PROVIDED ENTRIES:
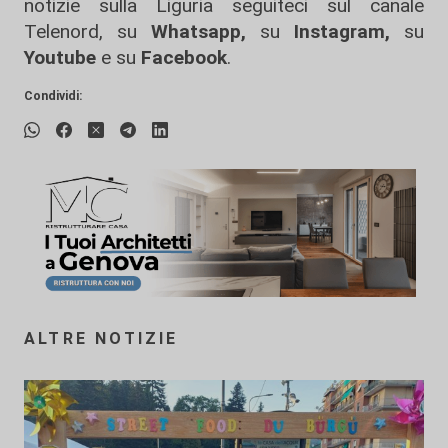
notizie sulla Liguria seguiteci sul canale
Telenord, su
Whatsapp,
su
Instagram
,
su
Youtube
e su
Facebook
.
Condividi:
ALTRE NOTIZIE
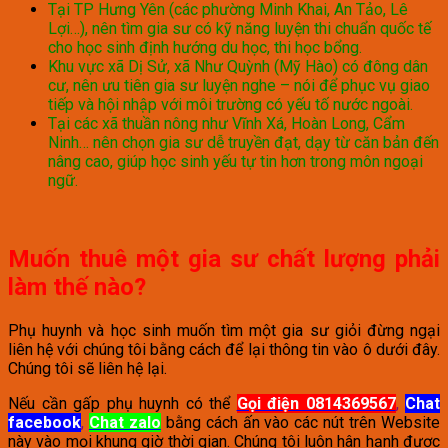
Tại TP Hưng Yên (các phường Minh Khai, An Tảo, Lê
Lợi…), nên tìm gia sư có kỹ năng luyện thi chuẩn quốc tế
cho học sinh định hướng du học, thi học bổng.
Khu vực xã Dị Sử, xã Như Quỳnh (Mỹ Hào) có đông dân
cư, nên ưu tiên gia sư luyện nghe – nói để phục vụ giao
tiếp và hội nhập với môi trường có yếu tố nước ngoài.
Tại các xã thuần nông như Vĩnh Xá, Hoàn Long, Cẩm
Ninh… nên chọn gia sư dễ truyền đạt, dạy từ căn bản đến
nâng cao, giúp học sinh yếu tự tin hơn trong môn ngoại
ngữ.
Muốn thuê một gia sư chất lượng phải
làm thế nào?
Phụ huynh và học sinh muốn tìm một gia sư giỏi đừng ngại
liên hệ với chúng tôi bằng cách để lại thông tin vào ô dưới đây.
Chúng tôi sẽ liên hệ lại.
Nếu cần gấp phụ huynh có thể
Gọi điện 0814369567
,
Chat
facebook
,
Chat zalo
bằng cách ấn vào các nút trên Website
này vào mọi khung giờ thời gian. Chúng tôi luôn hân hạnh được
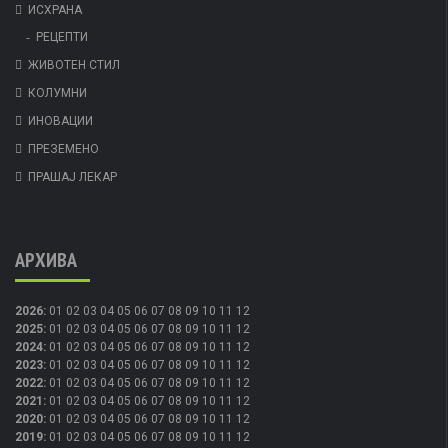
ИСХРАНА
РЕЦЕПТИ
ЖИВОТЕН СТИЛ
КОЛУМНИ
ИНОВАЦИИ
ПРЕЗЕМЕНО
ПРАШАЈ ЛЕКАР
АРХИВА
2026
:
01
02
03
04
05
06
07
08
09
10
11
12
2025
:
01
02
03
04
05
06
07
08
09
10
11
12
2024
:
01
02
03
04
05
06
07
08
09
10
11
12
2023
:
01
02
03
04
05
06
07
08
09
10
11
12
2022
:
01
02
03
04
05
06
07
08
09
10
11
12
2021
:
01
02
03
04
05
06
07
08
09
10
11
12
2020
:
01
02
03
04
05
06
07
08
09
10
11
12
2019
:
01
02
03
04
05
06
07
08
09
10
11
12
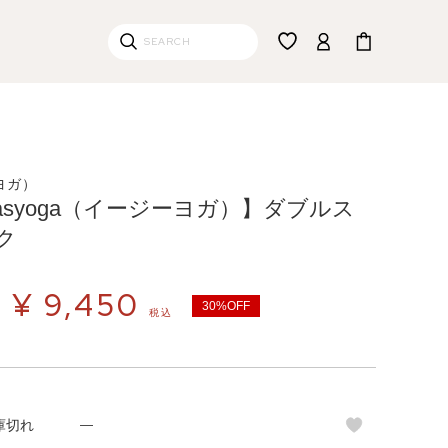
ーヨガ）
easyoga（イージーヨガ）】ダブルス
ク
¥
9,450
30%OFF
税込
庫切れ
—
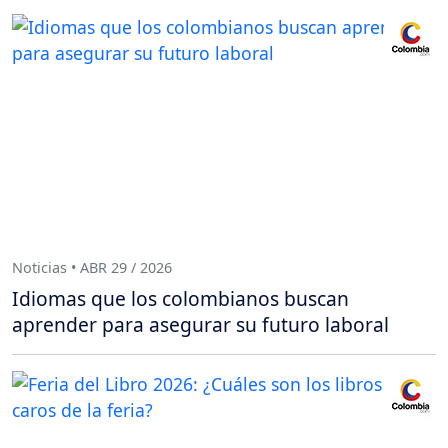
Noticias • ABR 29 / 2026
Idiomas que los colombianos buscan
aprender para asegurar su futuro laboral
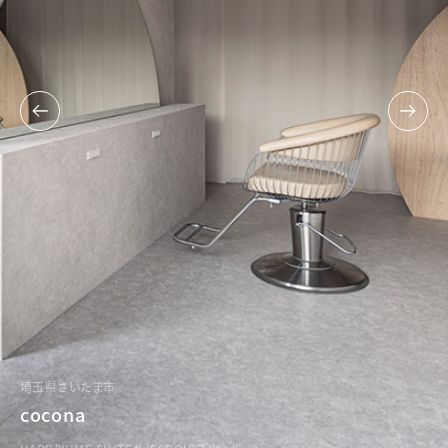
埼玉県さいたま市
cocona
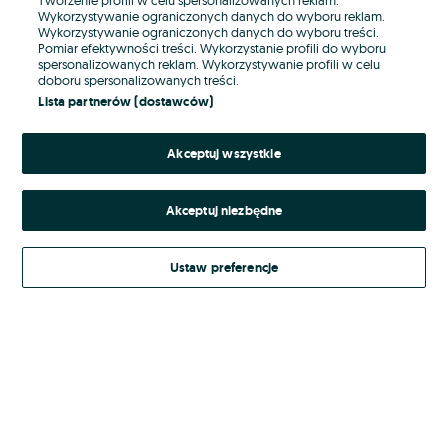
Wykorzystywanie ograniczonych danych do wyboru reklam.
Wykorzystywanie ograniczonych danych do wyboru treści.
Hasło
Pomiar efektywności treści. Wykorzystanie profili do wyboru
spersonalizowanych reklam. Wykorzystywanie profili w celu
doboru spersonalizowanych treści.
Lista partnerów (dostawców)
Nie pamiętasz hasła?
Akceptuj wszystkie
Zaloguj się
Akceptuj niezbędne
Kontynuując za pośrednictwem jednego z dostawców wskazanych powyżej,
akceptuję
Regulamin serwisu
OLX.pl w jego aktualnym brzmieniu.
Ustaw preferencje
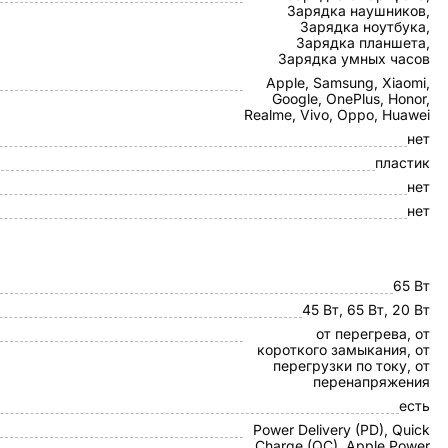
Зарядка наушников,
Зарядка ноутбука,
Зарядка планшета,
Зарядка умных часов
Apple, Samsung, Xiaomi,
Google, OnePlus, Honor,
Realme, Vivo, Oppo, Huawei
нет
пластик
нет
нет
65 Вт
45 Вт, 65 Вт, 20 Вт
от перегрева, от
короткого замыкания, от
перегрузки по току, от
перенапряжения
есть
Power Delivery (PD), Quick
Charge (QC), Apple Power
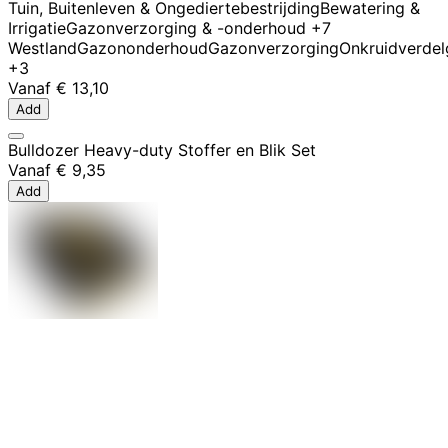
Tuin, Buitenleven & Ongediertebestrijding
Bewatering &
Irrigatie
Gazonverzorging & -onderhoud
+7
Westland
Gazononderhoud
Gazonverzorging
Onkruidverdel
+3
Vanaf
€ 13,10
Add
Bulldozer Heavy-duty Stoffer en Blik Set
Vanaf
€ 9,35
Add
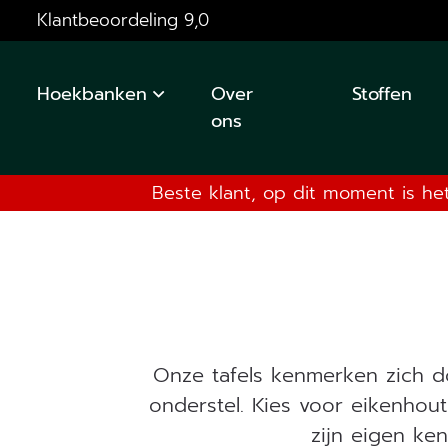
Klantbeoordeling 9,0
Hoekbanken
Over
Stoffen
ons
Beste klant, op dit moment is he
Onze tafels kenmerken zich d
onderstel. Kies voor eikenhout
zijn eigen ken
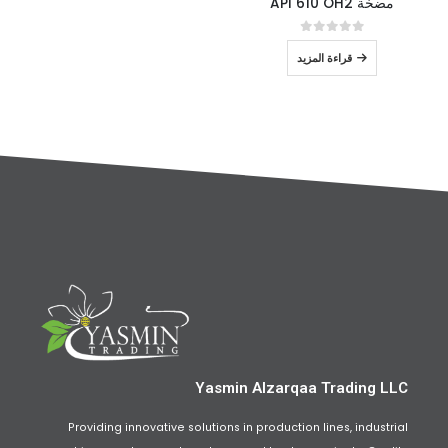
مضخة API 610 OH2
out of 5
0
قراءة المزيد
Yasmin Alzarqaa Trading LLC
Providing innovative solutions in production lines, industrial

WORK INSTRUCTIONS: Omit each image and transcribe the remaining records word for word.

ANSWER BOX:
notizie sulla Liguria seguiteci sul canale
Telenord, su
Whatsapp,
su
Instagram
,
su
Youtube
e su
Facebook
.
Condividi:
ALTRE NOTIZIE
Tại TP Hưng Yên (các phường Minh Khai, An Tảo, Lê
Lợi…), nên tìm gia sư có kỹ năng luyện thi chuẩn quốc tế
cho học sinh định hướng du học, thi học bổng.
Khu vực xã Dị Sử, xã Như Quỳnh (Mỹ Hào) có đông dân
cư, nên ưu tiên gia sư luyện nghe – nói để phục vụ giao
tiếp và hội nhập với môi trường có yếu tố nước ngoài.
Tại các xã thuần nông như Vĩnh Xá, Hoàn Long, Cẩm
Ninh… nên chọn gia sư dễ truyền đạt, dạy từ căn bản đến
nâng cao, giúp học sinh yếu tự tin hơn trong môn ngoại
ngữ.
Muốn thuê một gia sư chất lượng phải
làm thế nào?
Phụ huynh và học sinh muốn tìm một gia sư giỏi đừng ngại
liên hệ với chúng tôi bằng cách để lại thông tin vào ô dưới đây.
Chúng tôi sẽ liên hệ lại.
Nếu cần gấp phụ huynh có thể
Gọi điện 0814369567
,
Chat
facebook
,
Chat zalo
bằng cách ấn vào các nút trên Website
này vào mọi khung giờ thời gian. Chúng tôi luôn hân hạnh được
ИСХРАНА
РЕЦЕПТИ
ЖИВОТЕН СТИЛ
КОЛУМНИ
ИНОВАЦИИ
ПРЕЗЕМЕНО
ПРАШАЈ ЛЕКАР
АРХИВА
2026
:
01
02
03
04
05
06
07
08
09
10
11
12
2025
:
01
02
03
04
05
06
07
08
09
10
11
12
2024
:
01
02
03
04
05
06
07
08
09
10
11
12
2023
:
01
02
03
04
05
06
07
08
09
10
11
12
2022
:
01
02
03
04
05
06
07
08
09
10
11
12
2021
:
01
02
03
04
05
06
07
08
09
10
11
12
2020
:
01
02
03
04
05
06
07
08
09
10
11
12
2019
:
01
02
03
04
05
06
07
08
09
10
11
12
ーヨガ）
easyoga（イージーヨガ）】ダブルス
ク
¥
9,450
30%OFF
税込
庫切れ
—
Noticias • ABR 29 / 2026
Idiomas que los colombianos buscan
aprender para asegurar su futuro laboral
埼玉県さいたま市
cocona
Wykorzystywanie ograniczonych danych do wyboru reklam.
Wykorzystywanie ograniczonych danych do wyboru treści.
Hasło
Pomiar efektywności treści. Wykorzystanie profili do wyboru
spersonalizowanych reklam. Wykorzystywanie profili w celu
doboru spersonalizowanych treści.
Lista partnerów (dostawców)
Nie pamiętasz hasła?
Akceptuj wszystkie
Zaloguj się
Akceptuj niezbędne
Kontynuując za pośrednictwem jednego z dostawców wskazanych powyżej,
akceptuję
Regulamin serwisu
OLX.pl w jego aktualnym brzmieniu.
Ustaw preferencje
Зарядка наушников,
Зарядка ноутбука,
Зарядка планшета,
Зарядка умных часов
Apple, Samsung, Xiaomi,
Google, OnePlus, Honor,
Realme, Vivo, Oppo, Huawei
нет
пластик
нет
нет
65 Вт
45 Вт, 65 Вт, 20 Вт
от перегрева, от
короткого замыкания, от
перегрузки по току, от
перенапряжения
есть
Power Delivery (PD), Quick
Charge (QC), Apple Power
Tuin, Buitenleven & Ongediertebestrijding
Bewatering &
Irrigatie
Gazonverzorging & -onderhoud
+7
Westland
Gazononderhoud
Gazonverzorging
Onkruidverdel
+3
Vanaf
€ 13,10
Add
Bulldozer Heavy-duty Stoffer en Blik Set
Vanaf
€ 9,35
Add
Klantbeoordeling 9,0
Hoekbanken
Over
Stoffen
ons
Beste klant, op dit moment is he
Onze tafels kenmerken zich d
onderstel. Kies voor eikenhout
zijn eigen ken
مضخة API 610 OH2
out of 5
0
قراءة المزيد
Yasmin Alzarqaa Trading LLC
Providing innovative solutions in production lines, industrial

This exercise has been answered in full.